We spent Memorial Day weekend with some great friends and celebrated our 24th wedding anniversary. I remember in late 1987/early 1988, somewhere in there – after I had asked Leah to marry me and she had said yes – I got a phone call from a close buddy who wanted to know how I knew getting married to Leah was the right thing to do. I thought about it for a minute and said, “I simply can’t do anything else.” I have a much more romantic answer than that and use it regularly, but there is a simple truth in what I said. Every element in my being was moving forward at whatever this pace of existence is, and every element in unison was expecting that march to continue with Leah. Period. Now I recognize it on a more biblical level – she completes me, and the two of us are truly one in the image of God. Back then, I told my buddy the truth. I couldn’t do anything else. 24 years later, I’m glad I was so helpless.
We got married on Memorial Day weekend out of convenience, not symbolism, but it is one of the best holidays we have. Paying homage to all those who fight and have fought so that we can say and do and live as we please is a good thing to do. In that regard, NASCAR knows how to do it. I saw the beginning of the big 600 mile race on Sunday evening and the local fire department bagpipe corps played “Amazing Grace.” Then a lone military bugler played “Taps.” Got to be several hundred thousand people there – at least a hundred thousand – and there is not a sound other than the tributes being played. Then a country music singer delivers a very traditional, respectful version of our National Anthem. Right on cue, as if to remind all the NASCAR fans that their idea of loud is nothing, a B-52 out of Bartlesville, Oklahoma hits the deck above the track at just a hair off full throttle. I’d bet my last dollar at least one regularly maligned tough old redneck there looked at his neighbor with tears running down his face and said “that’s what freedom sounds like.” He’s right. And I for one am going to try much damn harder not to take it for granted. Here’s a special shout out to one of my favorite veterans: John Jasper Pyeatt T5/44-0-USNR-P, Radarman, USS Oxford, WWII.

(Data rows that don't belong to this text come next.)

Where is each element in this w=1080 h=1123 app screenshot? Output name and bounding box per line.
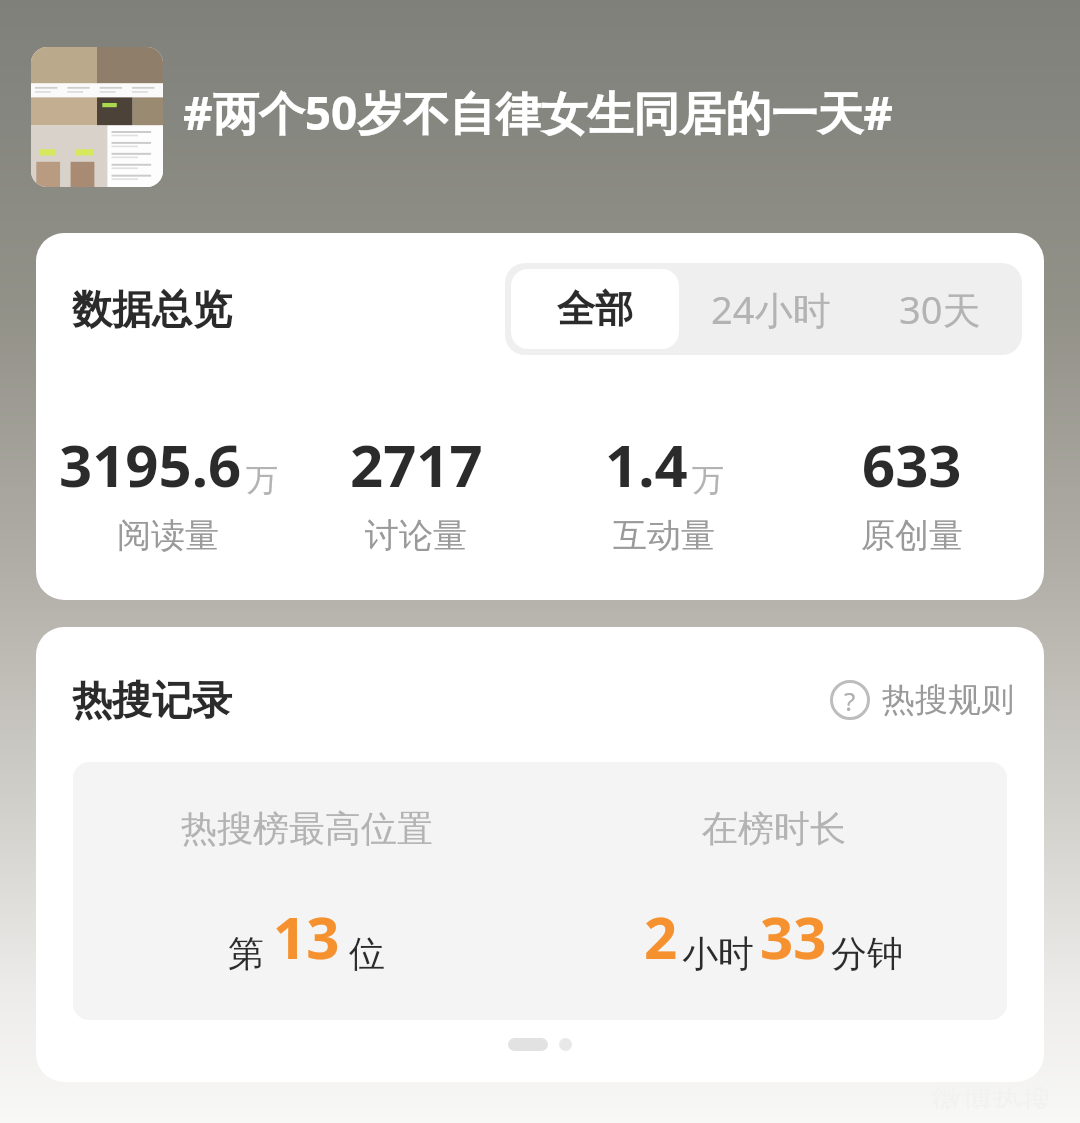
staticText: #两个50岁不自律女生同居的一天# [183,81,894,144]
staticText: ? [844,683,856,718]
staticText: 位 [349,931,385,976]
staticText: 万 [246,460,278,500]
staticText: 633 [862,425,962,504]
staticText: 讨论量 [365,514,467,557]
staticText: 2717 [350,425,483,504]
button[interactable]: 全部 [511,269,679,349]
button[interactable]: 1.4 [540,425,788,557]
button[interactable]: 热搜规则帮助 [830,679,1014,721]
staticText: 33 [760,897,827,976]
staticText: 万 [692,460,724,500]
staticText: 分钟 [831,931,903,976]
button[interactable]: 在榜时长 [540,762,1007,1020]
staticText: 互动量 [613,514,715,557]
staticText: 数据总览 [72,284,232,334]
staticText: 1.4 [605,425,688,504]
staticText: 第 [228,931,264,976]
staticText: 热搜规则 [882,679,1014,721]
staticText: 原创量 [861,514,963,557]
staticText: 30天 [899,283,981,335]
button[interactable]: 24小时 [685,263,857,355]
staticText: 在榜时长 [702,806,846,851]
other: 热搜规则帮助 [830,680,870,720]
staticText: 2 [644,897,678,976]
staticText: 3195.6 [59,425,242,504]
staticText: 24小时 [711,283,831,335]
button[interactable]: 话题预览图 [31,47,163,187]
button[interactable]: 热搜榜最高位置 [73,762,540,1020]
button[interactable]: 3195.6 [44,425,292,557]
staticText: 热搜榜最高位置 [181,806,433,851]
button[interactable]: 633 [788,425,1036,557]
staticText: 小时 [682,931,754,976]
staticText: 13 [273,897,340,976]
button[interactable]: 2717 [292,425,540,557]
button[interactable]: 30天 [857,263,1022,355]
staticText: 热搜记录 [72,675,232,725]
staticText: 全部 [557,285,633,333]
staticText: 阅读量 [117,514,219,557]
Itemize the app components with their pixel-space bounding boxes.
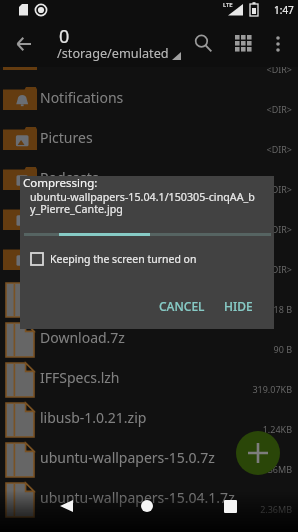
button[interactable]: Documents: [0, 278, 298, 318]
staticText: Music: [40, 248, 79, 267]
staticText: 1.24KB: [262, 423, 292, 435]
staticText: HIDE: [224, 298, 253, 314]
staticText: Keeping the screen turned on: [50, 252, 197, 266]
staticText: Compressing:: [23, 175, 98, 191]
button[interactable]: Pictures: [0, 118, 298, 158]
staticText: <DIR>: [266, 263, 292, 275]
staticText: <DIR>: [266, 103, 292, 115]
staticText: IFFSpecs.lzh: [40, 368, 120, 387]
staticText: Pictures: [40, 128, 93, 147]
staticText: 319.07KB: [252, 383, 292, 395]
staticText: <DIR>: [266, 63, 292, 75]
staticText: <DIR>: [266, 183, 292, 195]
staticText: 1:47: [274, 3, 294, 17]
button[interactable]: View mode: [226, 20, 259, 67]
button[interactable]: Back: [46, 496, 86, 516]
button[interactable]: libusb-1.0.21.zip: [0, 398, 298, 438]
button[interactable]: Home: [127, 496, 167, 516]
button[interactable]: Notifications: [0, 78, 298, 118]
staticText: CANCEL: [159, 298, 205, 314]
staticText: ubuntu-wallpapers-15.0.7z: [40, 448, 215, 467]
staticText: 90 B: [273, 343, 292, 355]
button[interactable]: HIDE: [218, 294, 259, 318]
staticText: /storage/emulated: [57, 44, 169, 61]
button[interactable]: Movies: [0, 38, 298, 78]
button[interactable]: Ringtones: [0, 198, 298, 238]
button[interactable]: Keeping the screen turned on: [30, 249, 197, 269]
button[interactable]: Add: [236, 431, 280, 475]
staticText: LTE: [223, 1, 233, 9]
staticText: <DIR>: [266, 143, 292, 155]
staticText: 18 B: [273, 303, 292, 315]
staticText: 2.36MB: [260, 463, 292, 475]
staticText: Podcasts: [40, 168, 99, 187]
staticText: <DIR>: [266, 223, 292, 235]
staticText: 0: [59, 24, 70, 49]
button[interactable]: Download.7z: [0, 318, 298, 358]
button[interactable]: More options: [261, 20, 294, 67]
staticText: Ringtones: [40, 208, 107, 227]
button[interactable]: ubuntu-wallpapers-15.0.7z: [0, 438, 298, 478]
staticText: libusb-1.0.21.zip: [40, 408, 147, 427]
staticText: ubuntu-wallpapers-15.04.1/150305-cinqAA_…: [30, 190, 276, 217]
staticText: Download.7z: [40, 328, 125, 347]
button[interactable]: Recent apps: [210, 496, 250, 516]
button[interactable]: Podcasts: [0, 158, 298, 198]
button[interactable]: Back: [7, 20, 40, 67]
button[interactable]: CANCEL: [153, 294, 211, 318]
staticText: Movies: [40, 48, 87, 67]
staticText: ubuntu-wallpapers-15.04.1.7z: [40, 488, 235, 507]
button[interactable]: Search: [187, 20, 220, 67]
staticText: Notifications: [40, 88, 124, 107]
button[interactable]: Music: [0, 238, 298, 278]
button[interactable]: ubuntu-wallpapers-15.04.1.7z: [0, 478, 298, 518]
staticText: 2.36MB: [260, 503, 292, 515]
button[interactable]: IFFSpecs.lzh: [0, 358, 298, 398]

The kids are with us now in Nicaragua – there’s a blunt transition. But really, it makes sense. Because Leah and I found each other, and because we worked at building a life that could only be built in America, we have a family and we have an opportunity to travel. If you want to put a spot on your list, chalk down Jicaro Island Lodge in Granada, Nicaragua. It is a spectacular place. If you happen to have a wife of 24 years and two great kids to share it with, bring them along. They make everything better.